Implementation Files: config.py, geo.py, new polygon.py Estimated Effort: 10-14 hours Tests Required: Polygon accuracy, rasterization edge cases Dependencies: fiona or geopandas (optional) Related ADR: See adr-002-bbox-roi.md

Track 3: Production Features (FUTURE)¶

Features for operational deployment, monitoring, and integration.

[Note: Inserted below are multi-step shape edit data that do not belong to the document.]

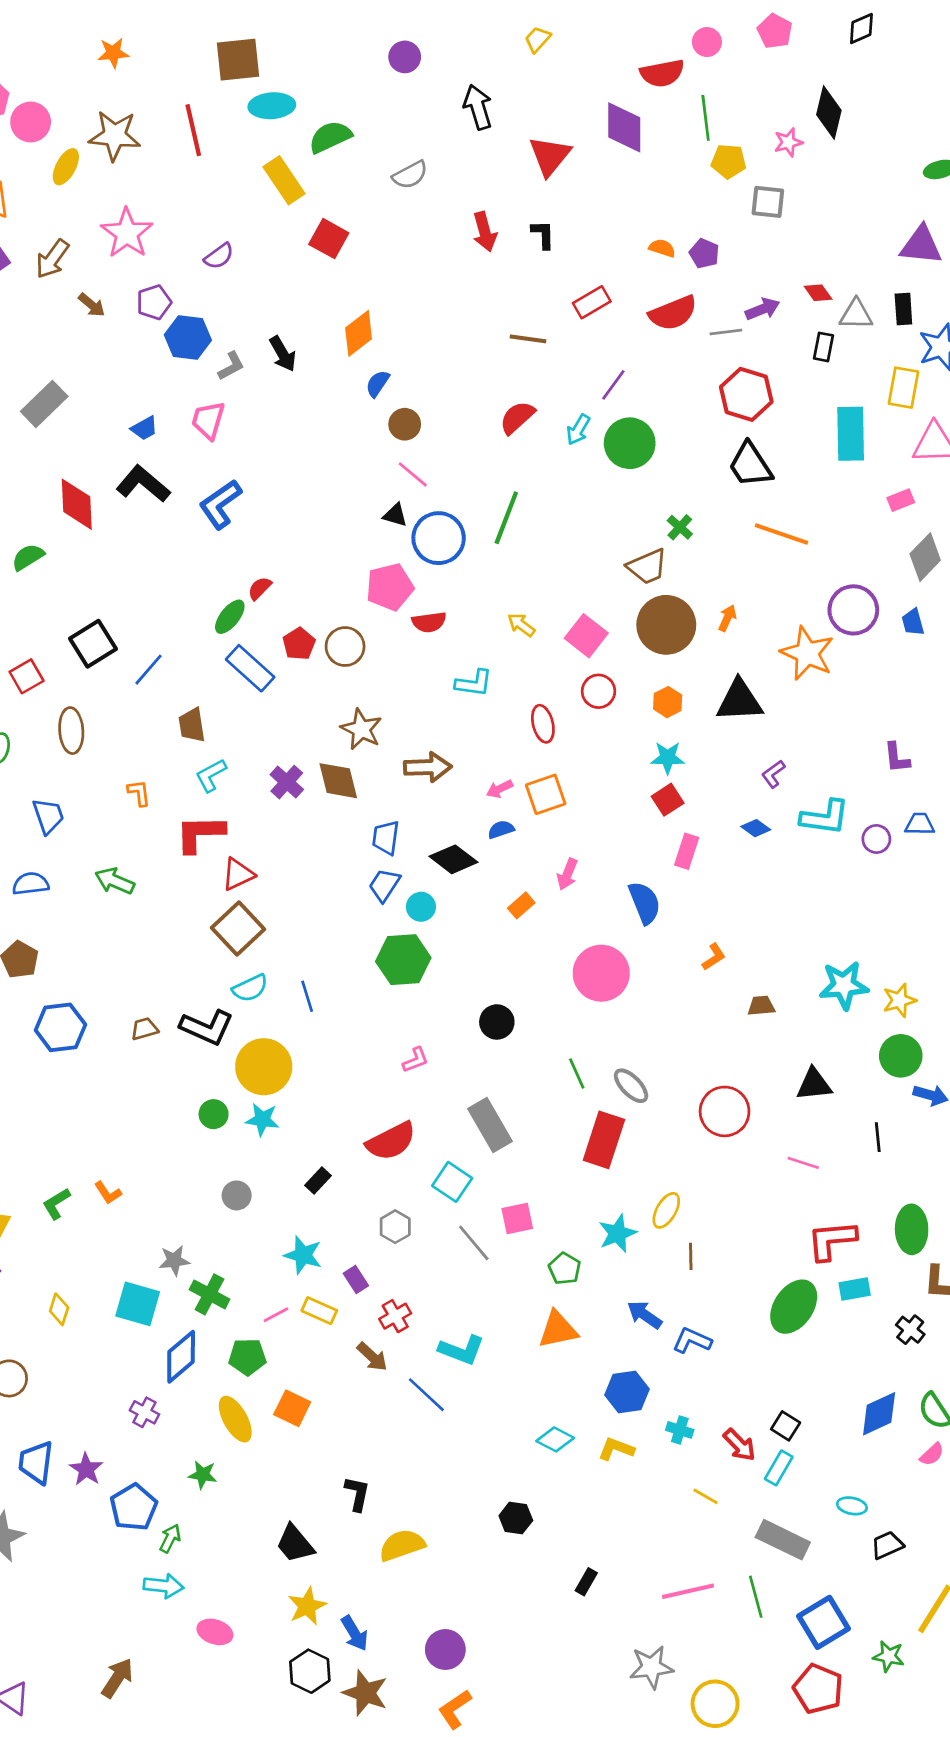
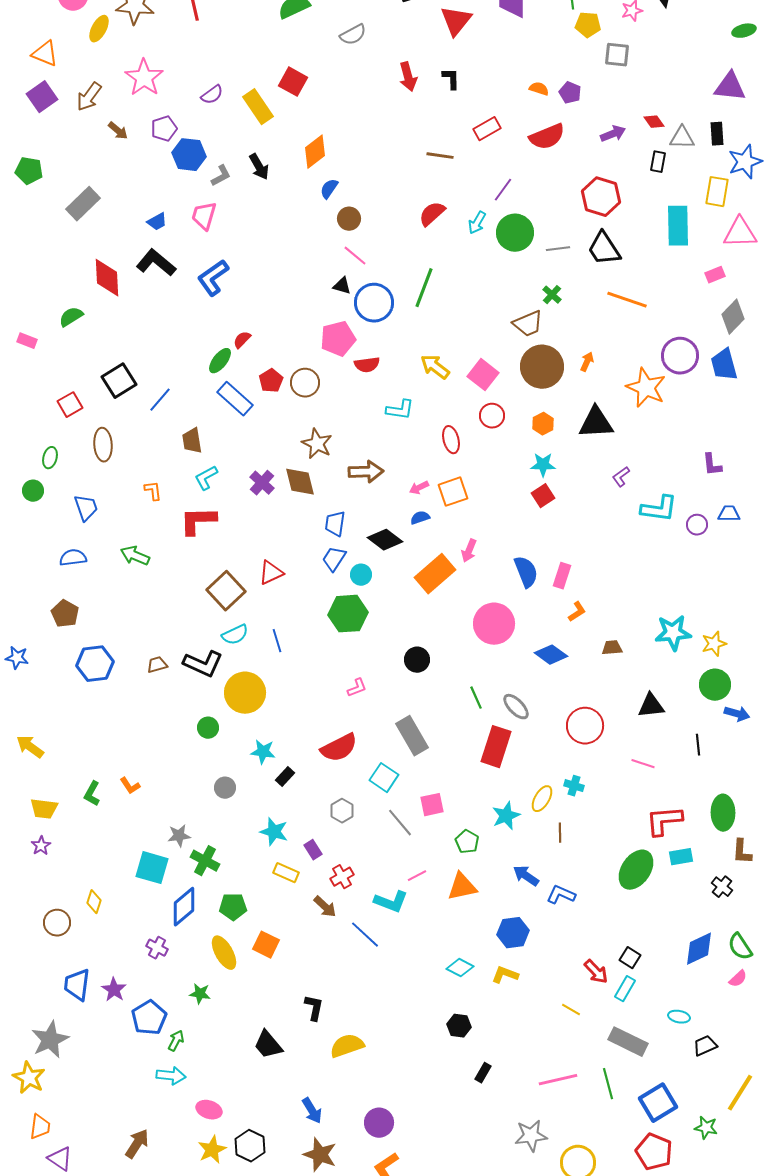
yellow rectangle: (284, 180) -> (258, 107), moved
gray line: (726, 332) -> (558, 249), moved
blue trapezoid: (913, 622) -> (724, 365), size x1.6
yellow arrow: (521, 625) -> (435, 367), size x1.4
blue diamond: (756, 828) -> (551, 655), moved, size x1.5
pink rectangle: (687, 851) -> (562, 576), moved
red triangle: (238, 874) -> (271, 573), moved
orange rectangle: (521, 905) -> (435, 574), size x2.0
cyan star: (262, 1120) -> (263, 752), moved
green L-shape: (56, 1204) -> (92, 794), turned -30
yellow diamond: (59, 1309) -> (94, 902), moved
pink line: (276, 1315) -> (417, 876), moved
cyan cross: (680, 1430) -> (574, 786), moved
black hexagon: (516, 1518) -> (459, 1026), moved
yellow star: (307, 1606) -> (212, 1150), moved
black hexagon: (310, 1671) -> (250, 1146), moved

🎯 Cloud-Native Integration¶

S3/GCS input: Read rasters directly from cloud storage
COG support: Optimize for Cloud-Optimized GeoTIFF reads
Cloud output: Write results to cloud blob storage
Distributed processing: Support Spark/Dask for parallel regions

Estimated Effort: 20+ hours Priority: Q3 2026+

🎯 Web Service & API¶

REST API: Flask/FastAPI endpoint for running pipeline
Job queuing: Background task processing (Celery)
Web UI: Interactive map for ROI selection
Authentication: API key management for hosted instance

Estimated Effort: 40+ hours Priority: Q4 2026+

🎯 Temporal Analysis¶

Time series: Process multiple rasters across time
Trend detection: Identify suitability changes over seasons/years
Phenology: Track seasonal crop development
Anomaly detection: Identify unusual years/regions

Estimated Effort: 24-30 hours Priority: Q3 2026+

🎯 Model Enhancements¶

Machine learning: Learn weights from training data instead of manual specification
Bayesian uncertainty: Quantify confidence in scores
Sensitivity analysis: Identify which factors matter most
Custom indices: Let users define new vegetation/climate indices

Estimated Effort: 30+ hours Priority: Q4 2026+

🎯 Validation & Benchmarking¶

Cross-validation: Leave-one-out or k-fold validation on known sites
Uncertainty bounds: Confidence intervals around predictions
Comparison mode: Compare results across model versions
Performance profiling: Benchmark against standard datasets

Estimated Effort: 12-18 hours Priority: Q2 2026

Implementation Timeline¶

v0.2.0 (Q1 2026)
├─ Progress tracking ✓
├─ Large raster optimization ✓
├─ Enhanced climate support ✓
└─ Run fingerprinting ✓

v1.0.0 (Q2 2026)
├─ Multi-band support ✓
├─ Polygon ROI ✓
├─ Comprehensive tests ✓
└─ Production documentation ✓

v1.1.0 (Q3 2026)
├─ Cloud integration ✓
├─ Temporal analysis ✓
└─ Validation framework ✓

v2.0.0 (Q4 2026)
├─ Web API ✓
├─ ML models ✓
└─ Advanced analytics ✓

Community Contribution Opportunities¶

Areas well-suited for external contributions:

Integration tests for different raster types (GeoTIFF, COG, NetCDF)
Documentation improvements and examples
UI/visualization enhancements
Cloud provider adapters (AWS, GCP, Azure)
Model examples for specific crops/regions
Performance optimization for specific hardware

Decision Framework¶

For new features, consider:

Alignment: Does it serve agricultural modeling use cases?
Simplicity: Can it be explained in <5 minutes?
Testability: Can the feature be rigorously tested?
Maintenance: What's the ongoing support burden?
Dependencies: Do new libraries add value?